Enquanto isso, os progressistas se acomodaram por mais quatro longos anos. Mas mesmo na escuridão de um abertamente corrupto, autoritário regime, eles não podem deixar de ver uma luz gloriosa no fim do túnel. Eles fantasiam sobre um “Woke 2” ressurgente, um fenômeno que já está corroendo o Trumpismo diante de nossos olhos, com milhões saindo para protestos e pesquisas nacionais “No Kings” mostrando que grupos-chave de eleitores de Trump – incluindo independentes, homens jovense o classe operária– estão abandonando o presidente. Esta aparente deriva já ocasionou muitas reflexões; o site de videogame e cultura da internet Aftermath acaba de dedicar um semana inteira para celebrar o retorno do despertar.

Mas será que isto pode resultar em algo significativo, especialmente tendo em conta os dados que mostram que a impopularidade de Trump não converteu em atitudes positivas em relação ao establishment Democrata? Essa é uma questão mais espinhosa. “É divertido fingir que quando coisas boas acontecem neste mundo incidentalmente, há um design”, diz Eduardo Ongweso Jr.escritor e pesquisador da iniciativa política Security in Context e co-apresentador do podcast Esta máquina mata Quem ocasionalmente riffs sobre a natureza de Woke 2 em X. “Mas tudo o que precisamos fazer é organizar locais de trabalho e comunidades na vida real.”

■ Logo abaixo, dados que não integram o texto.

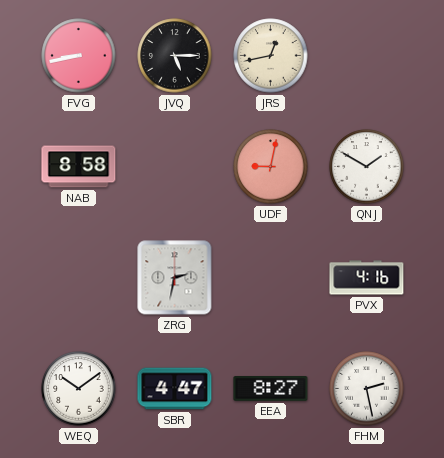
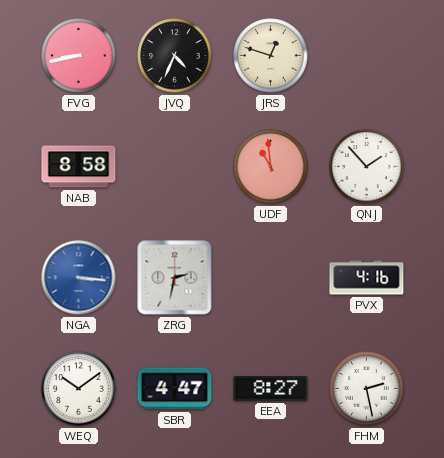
JVQ: 5:15 -> 4:34
JRS: 12:43 -> 12:48
UDF: 9:02 -> 10:59
QNJ: 1:50 -> 1:53
NGA: none -> 3:16
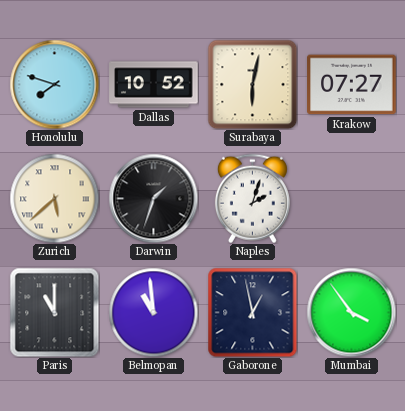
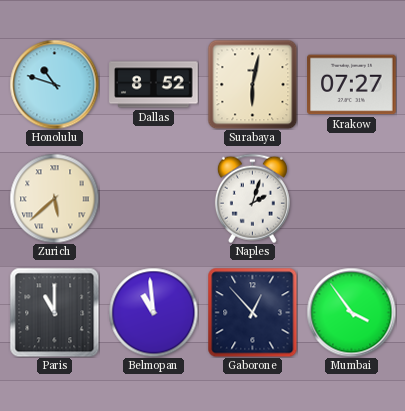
Honolulu: 7:48 -> 10:48
Dallas: 10:52 -> 8:52
Darwin: 1:33 -> none
Gaborone: 12:58 -> 12:53
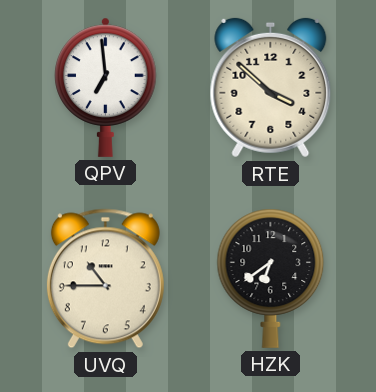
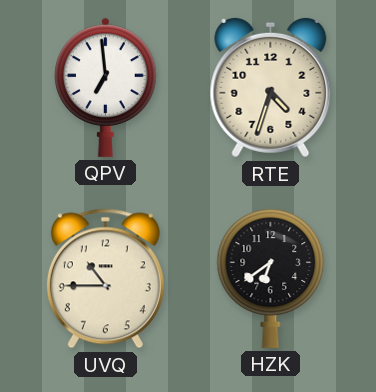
RTE: 3:52 -> 4:33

Comentaristas liberais (e shitposters) podem apresentar qualquer número de artefatos como evidência de um nascente Woke 2. É tudo, desde Bad Bunny realizando um show totalmente espanhol no intervalo do Super Bowl, que estabeleceu um recorde de audiência apesar das birras do MAGA, até o sucesso de programas de TV como o romance gay de hóquei Rivalidade acalorada e O Pittum drama médico angustiante que elimina as desigualdades nos cuidados de saúde. Pecadores e Uma batalha após a outradois filmes ridicularizados como despertados pela direita por lidarem com o legado vivo de violência racista da América, foram sucessos comerciais e de crítica. Na semana do Oscar, pesquisadores da UCLA publicaram um estudo mostrando que filmes com elencos diversos ter melhor desempenho com o público. Em outros lugares, a patinadora artística “alt” Alysa Liu inspirou memes da “agenda acordada” depois de ganhar o ouro nas Olimpíadas; O milenar socialista muçulmano Zohran Mamdani tornou-se prefeito de Nova York e depois converteu instantaneamente o próprio presidente em um fã apaixonado.